著書の中では歴史の70年周期説などを上げて書かれていますが、様々な変化が大小問わず起きているということは自分も肌で感じています。

パーソナルなソーシャル

こういった、人のつながりが様々な理由から半ば強制的につなげられるようなことまで見られることや、オンとオフの境目が曖昧にならざるを得ないような状態など様々に肌で感じることから、個人的には今後「パーソナルなソーシャル」という形態が出てくるのではないかと感じています。ソーシャルメディアで人と人、企業と人がつながる状態の中で、より「個」を重視したサービスや状態が今後出てくるような気がしています。

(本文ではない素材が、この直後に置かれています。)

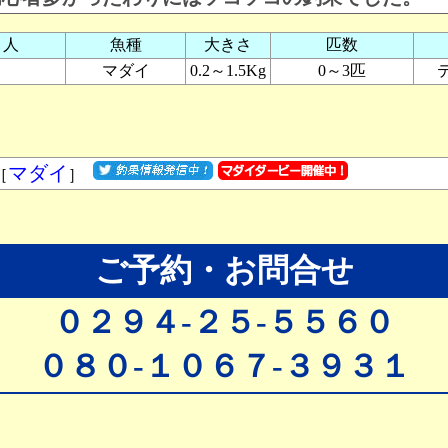
り人
魚種
大きさ
匹数
マダイ
0.2～1.5Kg
0～3匹
マダイ
［
］
ご予約・お問合せ
０２９４-２５-５５６０
０８０-１０６７-３９３１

「パーソナルなソーシャル」と言うと相反する言葉がつながっているので一見意味不明に思われるかもしれませんが、世間の人が好もうが好むまいが、今後あらゆるものがソーシャルメディアに飲まれていく状態が続くということは確実だと考えられます。つまりそういった状態(あらゆるものがつながりあう世界)の中にあって、個々の人々が自身のパーソナル(個性や独立性)を守る、キープしようとする状態が発生するという風に考えています。

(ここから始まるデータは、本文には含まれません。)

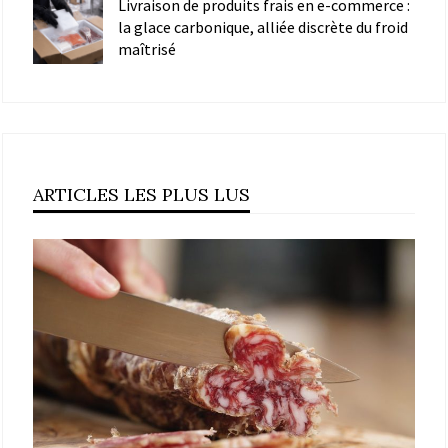
Livraison de produits frais en e-commerce :
la glace carbonique, alliée discrète du froid
maîtrisé
ARTICLES LES PLUS LUS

個人的にも、人とつながるものではなく、自分だけで使えるもの、自分と向き合うものなど、よりパーソナルなサービスを使いたいと思うようになりました。つながりから生まれ、つながりを生み出すソーシャルメディアとは相反するモノですが、しかしおそらくこういうモノ自体は、一見矛盾するようですがやはりソーシャルなものから生まれてくると思います。ソーシャルメディアがもつ「つながり」の力は今後も広がりを見せると思います。「パーソナルなソーシャル」というのは映画で例えればスピンオフのようなイメージで考えています。

ソーシャルメディアがこれだけ普及したのはその「つながりを生み出す力」の強さが故でしたが、つながりだけでは生まれないものや、その中で変わる価値観の変化が故に生み出されるものが今後カタチを持って現れてくると感じています。